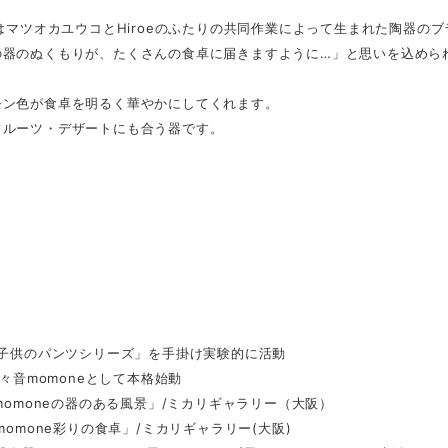
eはマツオカユウコとHiroeのふたりの共同作業によって生まれた陶器の
器のぬくもりが、たくさんの食卓に届きますように…」と思いを込められ
モン色が食卓を明るく華やかにしてくれます。
フルーツ・デザートにも合う器です。
「子供のパンツシリーズ」を手掛け実験的に活動
百々音momoneとして本格始動
「momoneの器のある風景」/ミカリギャラリー（大阪）
「momone彩りの食卓」/ミカリギャラリー(大阪)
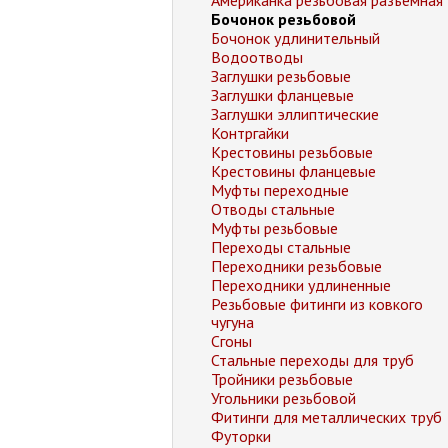
Американка резьбовая разъемная
Бочонок резьбовой
Бочонок удлинительный
Водоотводы
Заглушки резьбовые
Заглушки фланцевые
Заглушки эллиптические
Контргайки
Крестовины резьбовые
Крестовины фланцевые
Муфты переходные
Отводы стальные
Муфты резьбовые
Переходы стальные
Переходники резьбовые
Переходники удлиненные
Резьбовые фитинги из ковкого
чугуна
Сгоны
Стальные переходы для труб
Тройники резьбовые
Угольники резьбовой
Фитинги для металлических труб
Футорки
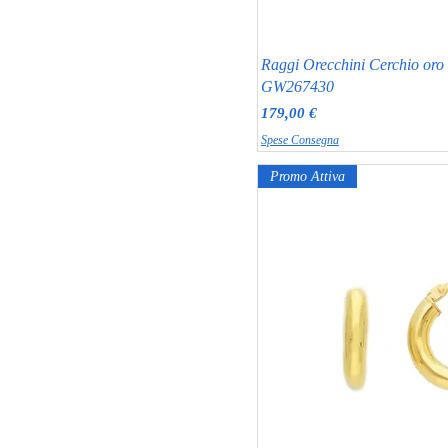
Raggi Orecchini Cerchio oro g
GW267430
Prezzo
179,00 €
Spese Consegna
Promo Attiva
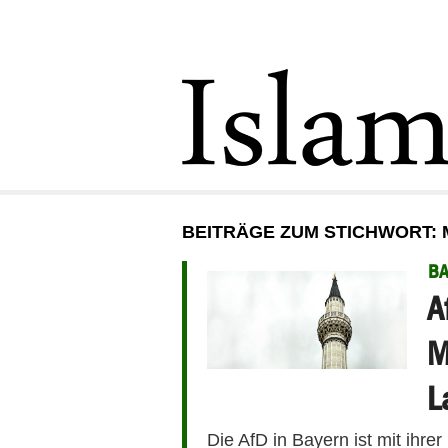
BEITRÄGE ZUM STICHWORT:
B
A
M
L
Die AfD in Bayern ist mit ihr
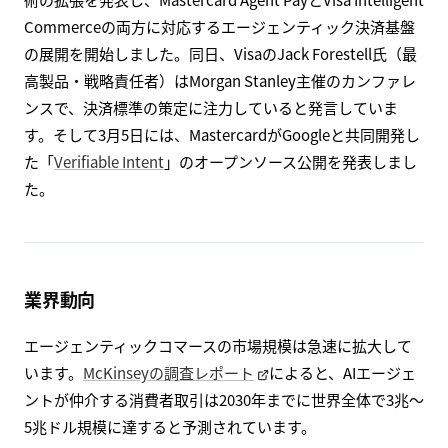
Commerceの両方に対応するエージェンティック決済基盤
の展開を開始しました。同日、VisaのJack Forestell氏（最
高製品・戦略責任者）はMorgan Stanley主催のカンファレ
ンスで、決済標準の策定に注力していると発言していま
す。そして3月5日には、MastercardがGoogleと共同開発し
た「
Verifiable Intent
」のオープンソース公開を発表しまし
た。
業界動向
エージェンティックコマースの市場規模は急速に拡大して
います。
McKinseyの調査レポート
によると、AIエージェ
ントが仲介する消費者取引は2030年までに世界全体で3兆〜
5兆ドル規模に達すると予測されています。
=====
What the task asks:
Those lines above that contain the string "труб" should be returned.

Answer section:
Стальные переходы для труб
Фитинги для металлических труб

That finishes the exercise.